— Problem description —
What lines in the data hold the string "lacados"? Show them.

(Dataset entries)
%%

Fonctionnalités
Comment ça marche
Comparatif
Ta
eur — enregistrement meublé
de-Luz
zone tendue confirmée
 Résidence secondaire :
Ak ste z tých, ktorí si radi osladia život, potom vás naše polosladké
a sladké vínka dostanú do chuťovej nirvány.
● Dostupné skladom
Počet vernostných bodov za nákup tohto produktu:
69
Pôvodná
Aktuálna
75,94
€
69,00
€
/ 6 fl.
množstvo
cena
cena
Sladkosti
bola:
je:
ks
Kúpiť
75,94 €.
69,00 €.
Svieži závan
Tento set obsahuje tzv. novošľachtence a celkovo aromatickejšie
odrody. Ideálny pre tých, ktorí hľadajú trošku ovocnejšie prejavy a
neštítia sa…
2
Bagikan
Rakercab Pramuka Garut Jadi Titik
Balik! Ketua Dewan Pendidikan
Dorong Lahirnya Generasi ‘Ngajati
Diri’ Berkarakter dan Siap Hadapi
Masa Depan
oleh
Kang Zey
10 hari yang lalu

%%
%%

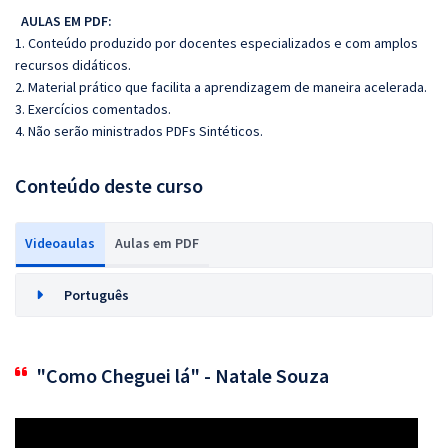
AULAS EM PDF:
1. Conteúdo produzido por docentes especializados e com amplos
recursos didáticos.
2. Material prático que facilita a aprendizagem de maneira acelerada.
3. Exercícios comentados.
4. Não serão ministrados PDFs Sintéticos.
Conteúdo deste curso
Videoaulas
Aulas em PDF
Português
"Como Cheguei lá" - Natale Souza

%%
%%

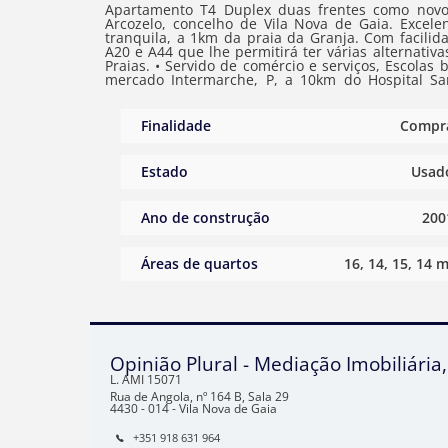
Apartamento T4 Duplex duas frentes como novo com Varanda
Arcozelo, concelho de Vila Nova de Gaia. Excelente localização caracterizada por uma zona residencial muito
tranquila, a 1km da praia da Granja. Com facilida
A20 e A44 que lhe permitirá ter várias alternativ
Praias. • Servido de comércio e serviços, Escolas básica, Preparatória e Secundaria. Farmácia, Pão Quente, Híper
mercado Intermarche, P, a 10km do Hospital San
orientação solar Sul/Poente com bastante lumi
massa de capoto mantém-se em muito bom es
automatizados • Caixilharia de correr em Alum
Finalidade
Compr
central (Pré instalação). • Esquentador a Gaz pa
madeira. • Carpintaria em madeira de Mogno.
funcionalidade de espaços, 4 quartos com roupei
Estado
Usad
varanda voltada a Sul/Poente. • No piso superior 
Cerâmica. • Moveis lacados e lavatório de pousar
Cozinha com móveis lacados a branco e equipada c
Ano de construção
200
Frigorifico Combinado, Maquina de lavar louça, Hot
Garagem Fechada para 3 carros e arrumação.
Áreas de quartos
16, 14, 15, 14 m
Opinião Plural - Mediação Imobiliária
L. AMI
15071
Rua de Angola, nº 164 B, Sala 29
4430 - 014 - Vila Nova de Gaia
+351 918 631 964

%%

— Written answer —
Cerâmica. • Moveis lacados e lavatório de pousar
Cozinha com móveis lacados a branco e equipada c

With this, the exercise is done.